When Louis Markowitz had given him the letter to hold against that day, Charles had felt honored, but curious, too. Why him, why not Rabbi Kaplan or someone else he had known longer?

Louis had said then, "Kathy's a special case. You deal with special cases all the time."

Indeed. Kaplan or any other man of the cloth would be a poor match for what Louis had described in his letter as an amoral savage:

When my Helen died a few years back, Kathy wanted to kill the whole world. It was all I could do to convince her it wouldn't be civil to gut the surgeon who failed Helen. When I'm dead, Commissioner Beak will bump her out of Special Crimes Section and put her on compassionate leave. Make her understand this is department policy, and Beale is not to be found in an alley strung up by his balls.

As he recalled, she had been very civilized about the forced leave. She had taken his advice on that matter with no argument, no protest at all. Why hadn't that made him suspicious? Well, obviously because he was an idiot.

He could only wonder what else had gone by him. He supposed there wasn't much point in asking her a direct question. He believed she really did like him well enough to count him as a friend, to confide in him at times, but there were limits. He would have to settle for damage control.
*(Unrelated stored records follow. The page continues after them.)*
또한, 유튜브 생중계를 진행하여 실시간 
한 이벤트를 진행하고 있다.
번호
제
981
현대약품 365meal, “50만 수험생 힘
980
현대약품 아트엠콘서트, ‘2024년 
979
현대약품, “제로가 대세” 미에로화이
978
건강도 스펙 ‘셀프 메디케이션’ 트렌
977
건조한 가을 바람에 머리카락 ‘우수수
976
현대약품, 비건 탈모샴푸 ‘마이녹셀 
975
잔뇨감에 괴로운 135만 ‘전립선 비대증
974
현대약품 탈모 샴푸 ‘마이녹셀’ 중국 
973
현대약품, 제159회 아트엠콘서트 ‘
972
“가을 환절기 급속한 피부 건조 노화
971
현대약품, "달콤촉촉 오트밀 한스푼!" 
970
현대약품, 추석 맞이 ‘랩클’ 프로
He looked around this perfectly ordered room. It was obvious to both of them that he needed her, even if she didn't need him, not him or any other creature on this planet. But her proposal of a partnership would cost him sleep. The things she did with other people's computers, and without their knowledge or consent.

She had a gift that would have gone begging in an era without computer technology. He marveled over the far-sighted genetic blueprint. Each encounter with a human born to a specific talent, applied or not, gave him a window on the future of all mankind. But his limited window on Kathleen Mallory was frightening. The partnership was an insane idea to be considered with the same careful thought he might give to walking through a minefield or jumping out of a perfectly good airplane. And Louis would have been the first to tell him so.